I applied the stencil to the tool box this morning and I personally think it is the worst bit of restoration work I have ever done!

The tool box was on its back on a thick towel on the bench and I applied a good amount of rubber cement to the stencil before correctly aligning it down on the front of the box. I then placed a heavy steel plate weight over the top and let it sit for half an hour at room temperature.

After removing the weight and carefully rubbing away all the rubber cement that had to go, to get a clean working surface, I started the slow stencil brushing process with the 3/8-inch stencil brush. I even held down suspected problem areas on a few characters with the head of a 4-inch common nail to be on the safe side and made sure the paint was built up of several thin layers, rather than one or two heavier coats.

After half an hour for the paint on the stencil to dry to the touch I carefully removed the stencil and cleaned it up. An hour pater I carefully rubbed off any dried excess rubber cement. Of 51 characters on the stencil, 20 require touch up work, and of those, six need it badly. I will worry about that next weekend to let the white stencil paint fully cure.

On the bright side, I have an entire winter looming ahead with lots of free indoor time available to tidy this up. I still have a package of large pink rubber pencil erasers left over from restoring the damaged original decals on the 52-Set Sender panel. They should work just as well for this task, along with the same set of ultra fine tip paint brushes.

I also took some time this morning to have a much closer look at the original stencil on my 4-Section Aerial Reel. There is not a trace of a brush mark anywhere on any of the letters, or any form of screening for that matter. What I did see, however, was an ever so slight ‘ghosting’ of paint along the bottom edges of the lower two lines of the stencil.
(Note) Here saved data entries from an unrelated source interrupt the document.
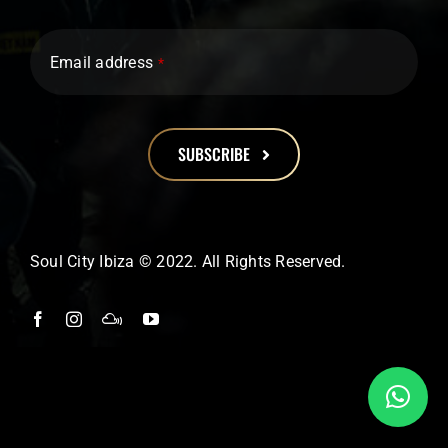
Email address
*
SUBSCRIBE
This
field
should
Soul City Ibiza © 2022. All Rights Reserved.
be
left
blank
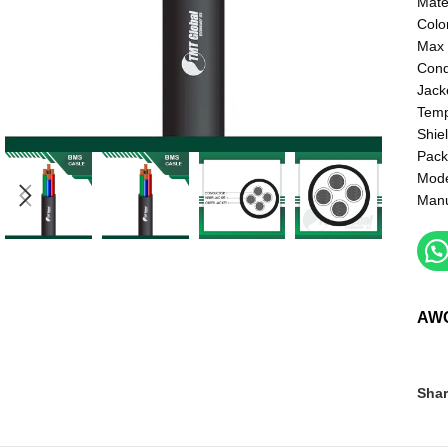
Mate
Colo
Max 
Cond
Jack
Temp
Shie
Pack
Mod
Manu
AW
Shar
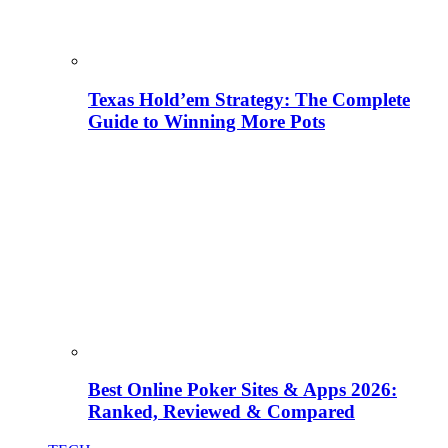
Texas Hold’em Strategy: The Complete
Guide to Winning More Pots
Best Online Poker Sites & Apps 2026:
Ranked, Reviewed & Compared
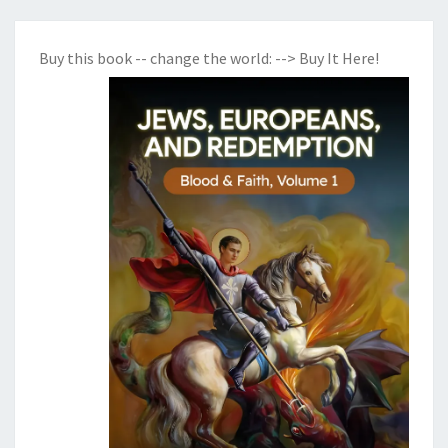
Buy this book -- change the world:
--> Buy It Here!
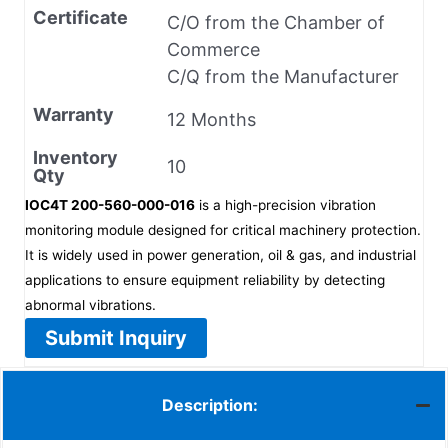
Certificate
C/O from the Chamber of
Commerce
C/Q from the Manufacturer
Warranty
12 Months
Inventory
10
Qty
IOC4T 200-560-000-016
is a high-precision vibration
monitoring module designed for critical machinery protection.
It is widely used in power generation, oil & gas, and industrial
applications to ensure equipment reliability by detecting
abnormal vibrations.
Submit Inquiry
Description:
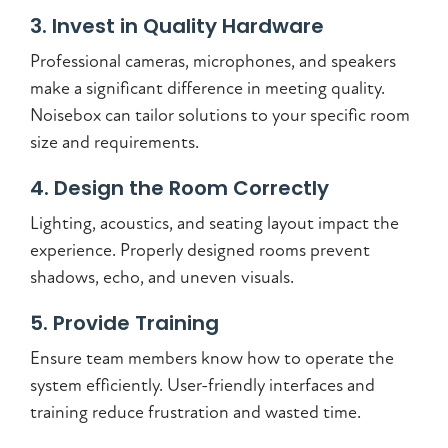
3. Invest in Quality Hardware
Professional cameras, microphones, and speakers
make a significant difference in meeting quality.
Noisebox can tailor solutions to your specific room
size and requirements.
4. Design the Room Correctly
Lighting, acoustics, and seating layout impact the
experience. Properly designed rooms prevent
shadows, echo, and uneven visuals.
5. Provide Training
Ensure team members know how to operate the
system efficiently. User-friendly interfaces and
training reduce frustration and wasted time.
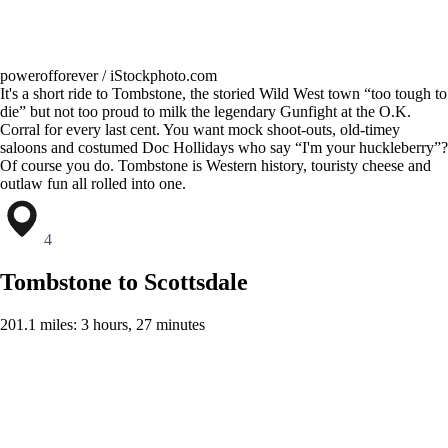
powerofforever / iStockphoto.com
It's a short ride to Tombstone, the storied Wild West town “too tough to
die” but not too proud to milk the legendary Gunfight at the O.K.
Corral for every last cent. You want mock shoot-outs, old-timey
saloons and costumed Doc Hollidays who say “I'm your huckleberry”?
Of course you do. Tombstone is Western history, touristy cheese and
outlaw fun all rolled into one.
4
Tombstone to Scottsdale
201.1 miles: 3 hours, 27 minutes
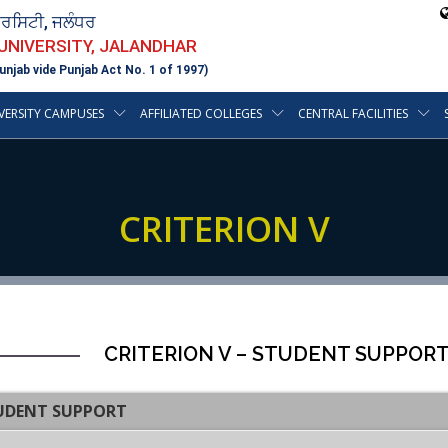
ਵਰਸਿਟੀ, ਜਲੰਧਰ
 UNIVERSITY, JALANDHAR
unjab vide Punjab Act No. 1 of 1997)
VERSITY CAMPUSES
AFFILIATED COLLEGES
CENTRAL FACILITIES
CRITERION V
CRITERION V – STUDENT SUPPOR
TUDENT SUPPORT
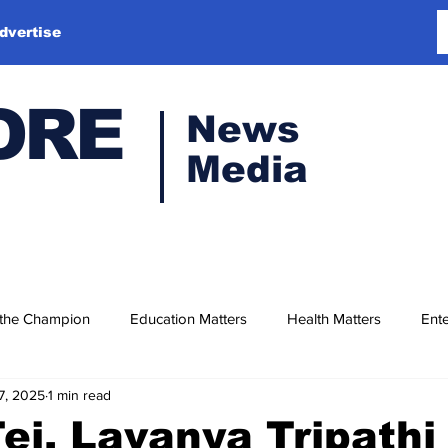
dvertise
ORE
News
Media
 the Champion
Education Matters
Health Matters
Ente
7, 2025
1 min read
ej, Lavanya Tripathi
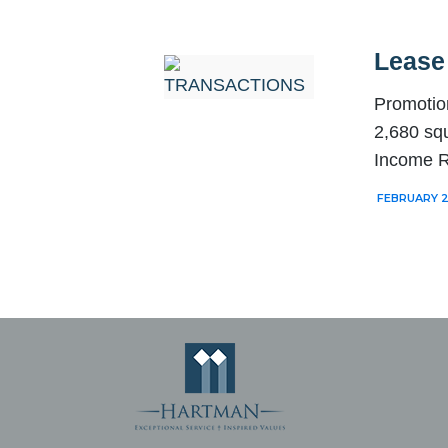
Lease
Promotio
2,680 squ
Income R
FEBRUARY 2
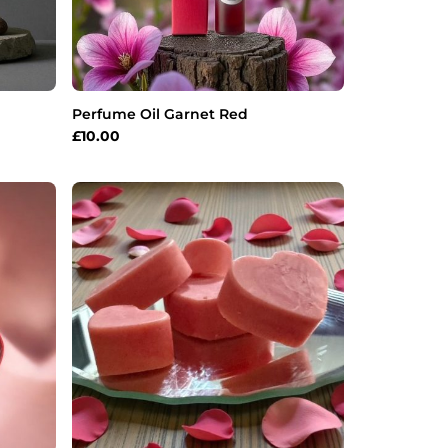
Perfume Oil Garnet Red
£
10.00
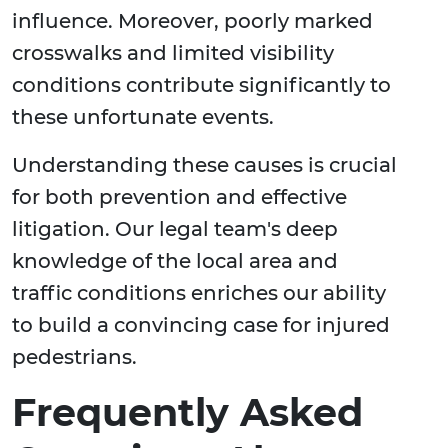
influence. Moreover, poorly marked
crosswalks and limited visibility
conditions contribute significantly to
these unfortunate events.
Understanding these causes is crucial
for both prevention and effective
litigation. Our legal team's deep
knowledge of the local area and
traffic conditions enriches our ability
to build a convincing case for injured
pedestrians.
Frequently Asked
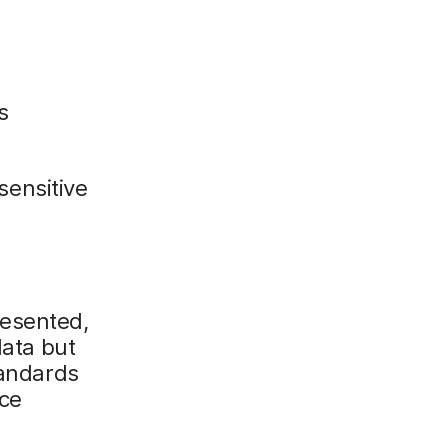
s
 sensitive
resented,
data but
tandards
ice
Bruce raised a good point the other day regarding the Stencil Station on the Production Line. They would be getting a lot of items through that station daily and it would be a bottleneck in no time working stencils by hand with any sized stencil brush, regardless of staff compliment. Canadian Marconi could certainly have used air guns at this station, but that seems like overkill. Air guns in paint work are at their best for large volumes of paint over large areas quickly and pack a fair bit of air pressure behind them. They would be wasting a lot of paint using them for stencils. Stencils are much more detail oriented. I don’t know why it never crossed my mind earlier, but perhaps this station on the line was using Air Brushes. Air brushing was a very common function in the photographic sector prior to the computer age and that spun into all sorts of publication work. Air brushes were also common for a lot of detailing in paint shops in many sectors. The Cabinetry Division at CMC probably had them on hand for fancy detail work and they operate well at pressures far lower than what is needed for a common air gun. With an air brush at a stencil station, an operator could easily master holding the stencil in a jig by hand and work an air brush at the right distance and correct paint load to get little or no under spray behind the stencils, and with that equipment you would have much greater throughput for the line.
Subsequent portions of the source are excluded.